The approach area to a service bay should be paved with gravel or concrete and kept free of dirt and debris. Machines and components should be washed with high-volume, high-pressure hot water and soap before entering the shop. Inside the shop, maintain good housekeeping practices by:


  • Cleaning floors daily. Consider sealing floor surfaces.
  • Keeping tools clean and organized.
  • Keeping work benches clean and organized.
  • Storing parts off the floor.

Use a vacuum or absorbent pads to clean up accidental spills, and finish the cleanup with a powered floor scrubber, or mop with degreaser. Avoid using granular absorbent materials that can produce dust.

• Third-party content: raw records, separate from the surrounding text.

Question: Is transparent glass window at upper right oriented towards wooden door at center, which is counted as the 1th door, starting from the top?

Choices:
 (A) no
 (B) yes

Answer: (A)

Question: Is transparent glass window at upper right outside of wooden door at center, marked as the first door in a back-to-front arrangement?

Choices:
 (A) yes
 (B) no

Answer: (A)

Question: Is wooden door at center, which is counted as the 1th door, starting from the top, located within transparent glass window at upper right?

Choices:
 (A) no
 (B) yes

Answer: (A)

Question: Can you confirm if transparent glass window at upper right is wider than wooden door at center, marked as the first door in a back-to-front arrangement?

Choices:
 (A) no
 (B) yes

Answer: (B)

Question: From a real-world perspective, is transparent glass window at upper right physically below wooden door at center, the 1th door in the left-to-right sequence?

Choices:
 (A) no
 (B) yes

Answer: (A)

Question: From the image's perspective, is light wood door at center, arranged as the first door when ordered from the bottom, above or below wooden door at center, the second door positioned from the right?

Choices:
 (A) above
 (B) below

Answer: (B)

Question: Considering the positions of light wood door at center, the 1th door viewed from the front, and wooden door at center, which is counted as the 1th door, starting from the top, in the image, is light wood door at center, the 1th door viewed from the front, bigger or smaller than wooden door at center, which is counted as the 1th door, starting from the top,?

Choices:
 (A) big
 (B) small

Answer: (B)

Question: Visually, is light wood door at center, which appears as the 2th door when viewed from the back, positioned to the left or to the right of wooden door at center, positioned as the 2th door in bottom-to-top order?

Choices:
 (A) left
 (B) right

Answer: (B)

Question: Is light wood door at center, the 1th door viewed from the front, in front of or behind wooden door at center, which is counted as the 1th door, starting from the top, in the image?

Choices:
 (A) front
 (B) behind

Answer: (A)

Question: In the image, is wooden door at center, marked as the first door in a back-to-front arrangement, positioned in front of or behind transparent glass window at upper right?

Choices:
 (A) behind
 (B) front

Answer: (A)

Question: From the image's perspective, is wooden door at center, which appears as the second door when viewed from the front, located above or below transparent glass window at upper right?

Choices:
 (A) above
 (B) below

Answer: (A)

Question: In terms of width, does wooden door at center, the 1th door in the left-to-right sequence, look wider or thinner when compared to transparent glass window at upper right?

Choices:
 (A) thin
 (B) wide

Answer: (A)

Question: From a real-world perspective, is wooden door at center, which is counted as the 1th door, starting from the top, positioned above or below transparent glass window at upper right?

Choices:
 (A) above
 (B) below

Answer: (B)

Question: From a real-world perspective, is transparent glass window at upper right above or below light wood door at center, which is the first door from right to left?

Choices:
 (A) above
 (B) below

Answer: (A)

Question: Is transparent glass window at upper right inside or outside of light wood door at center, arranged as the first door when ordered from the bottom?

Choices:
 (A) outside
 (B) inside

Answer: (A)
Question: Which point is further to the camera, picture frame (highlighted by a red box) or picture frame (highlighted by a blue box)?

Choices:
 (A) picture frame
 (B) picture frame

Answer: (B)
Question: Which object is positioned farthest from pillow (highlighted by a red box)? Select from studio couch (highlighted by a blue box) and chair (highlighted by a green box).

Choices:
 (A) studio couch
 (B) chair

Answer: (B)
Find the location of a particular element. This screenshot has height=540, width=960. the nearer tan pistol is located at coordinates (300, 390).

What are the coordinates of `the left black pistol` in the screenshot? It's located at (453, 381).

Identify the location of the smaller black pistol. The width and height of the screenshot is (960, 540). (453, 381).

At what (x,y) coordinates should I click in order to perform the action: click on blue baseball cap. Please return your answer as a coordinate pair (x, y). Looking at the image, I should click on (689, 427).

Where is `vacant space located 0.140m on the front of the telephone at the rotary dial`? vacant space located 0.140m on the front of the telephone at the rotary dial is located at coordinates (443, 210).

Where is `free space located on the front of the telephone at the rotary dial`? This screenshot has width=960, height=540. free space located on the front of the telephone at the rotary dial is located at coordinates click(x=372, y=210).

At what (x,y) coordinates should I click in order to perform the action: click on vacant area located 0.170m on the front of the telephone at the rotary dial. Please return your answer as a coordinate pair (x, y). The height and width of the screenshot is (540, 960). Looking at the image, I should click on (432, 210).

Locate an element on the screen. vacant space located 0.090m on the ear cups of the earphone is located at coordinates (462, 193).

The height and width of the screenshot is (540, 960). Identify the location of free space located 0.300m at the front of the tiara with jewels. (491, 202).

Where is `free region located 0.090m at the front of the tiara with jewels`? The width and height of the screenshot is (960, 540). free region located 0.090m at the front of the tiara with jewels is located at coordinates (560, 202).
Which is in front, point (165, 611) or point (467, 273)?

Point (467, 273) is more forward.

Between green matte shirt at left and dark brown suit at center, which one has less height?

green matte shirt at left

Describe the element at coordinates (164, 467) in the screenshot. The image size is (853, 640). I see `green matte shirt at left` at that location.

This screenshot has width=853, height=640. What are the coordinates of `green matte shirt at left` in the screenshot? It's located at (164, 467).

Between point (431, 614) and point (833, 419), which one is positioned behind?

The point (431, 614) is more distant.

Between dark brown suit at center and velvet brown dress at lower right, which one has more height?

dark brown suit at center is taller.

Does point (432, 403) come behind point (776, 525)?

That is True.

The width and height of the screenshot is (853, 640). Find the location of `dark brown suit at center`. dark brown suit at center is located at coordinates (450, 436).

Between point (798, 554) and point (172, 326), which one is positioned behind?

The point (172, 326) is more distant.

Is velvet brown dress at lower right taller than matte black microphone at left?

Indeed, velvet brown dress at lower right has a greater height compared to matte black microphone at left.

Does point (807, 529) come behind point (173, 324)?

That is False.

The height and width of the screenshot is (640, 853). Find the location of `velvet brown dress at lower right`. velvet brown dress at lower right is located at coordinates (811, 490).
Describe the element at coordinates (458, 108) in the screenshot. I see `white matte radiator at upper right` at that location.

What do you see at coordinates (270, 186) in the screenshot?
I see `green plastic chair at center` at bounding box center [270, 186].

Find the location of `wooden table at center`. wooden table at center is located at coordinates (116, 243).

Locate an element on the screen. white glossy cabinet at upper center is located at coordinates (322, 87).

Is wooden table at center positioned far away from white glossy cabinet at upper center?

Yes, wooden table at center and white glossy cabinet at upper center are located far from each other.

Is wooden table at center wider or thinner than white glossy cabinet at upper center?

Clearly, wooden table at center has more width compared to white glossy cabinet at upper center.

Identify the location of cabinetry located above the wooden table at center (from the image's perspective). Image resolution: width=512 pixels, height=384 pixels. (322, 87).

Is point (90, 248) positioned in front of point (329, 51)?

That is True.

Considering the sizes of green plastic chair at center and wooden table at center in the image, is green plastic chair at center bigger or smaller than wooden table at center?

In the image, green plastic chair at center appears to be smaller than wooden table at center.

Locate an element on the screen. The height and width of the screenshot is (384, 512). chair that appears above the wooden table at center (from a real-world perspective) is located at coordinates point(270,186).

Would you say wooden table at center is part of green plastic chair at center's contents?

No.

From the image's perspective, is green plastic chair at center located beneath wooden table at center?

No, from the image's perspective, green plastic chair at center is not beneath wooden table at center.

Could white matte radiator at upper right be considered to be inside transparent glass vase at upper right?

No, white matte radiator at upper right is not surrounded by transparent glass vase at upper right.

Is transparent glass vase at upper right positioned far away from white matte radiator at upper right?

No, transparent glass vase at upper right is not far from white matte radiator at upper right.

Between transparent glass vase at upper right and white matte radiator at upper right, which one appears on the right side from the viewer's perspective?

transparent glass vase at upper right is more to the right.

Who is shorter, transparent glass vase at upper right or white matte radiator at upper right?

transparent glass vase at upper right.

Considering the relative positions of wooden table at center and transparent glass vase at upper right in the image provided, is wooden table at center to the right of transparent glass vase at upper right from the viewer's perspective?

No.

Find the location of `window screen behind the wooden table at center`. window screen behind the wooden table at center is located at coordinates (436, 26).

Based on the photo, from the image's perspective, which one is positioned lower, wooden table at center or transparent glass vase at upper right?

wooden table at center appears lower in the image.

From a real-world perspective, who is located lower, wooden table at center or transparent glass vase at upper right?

All hose and tube ends should be plugged or capped. Hoses and tubes removed during a repair should be cleaned internally before being reinstalled. Keep parts/components packaged until ready to install. Protect in-process parts when not being worked on.

Consider using an oil-service preventive maintenance cart containing:

  • Vacuum pump and tubing
  • Clean magnetic plugs/screens 
  • Sample bottles
  • Filter cutting tool
  • Digital camera
  • Low-lint towels
  • Latex gloves
  • Resealable plastic bags

Filter all new fluids upon arrival and during transfer.

Seal fluid reservoirs and bulk tanks. Install high-quality desiccant and particulate filters on tanks. During refueling procedures, clean fueling ports and nozzles before fueling and cover them after fueling. Drain sediment and water from machine tanks at PM intervals, as part of PM checklist.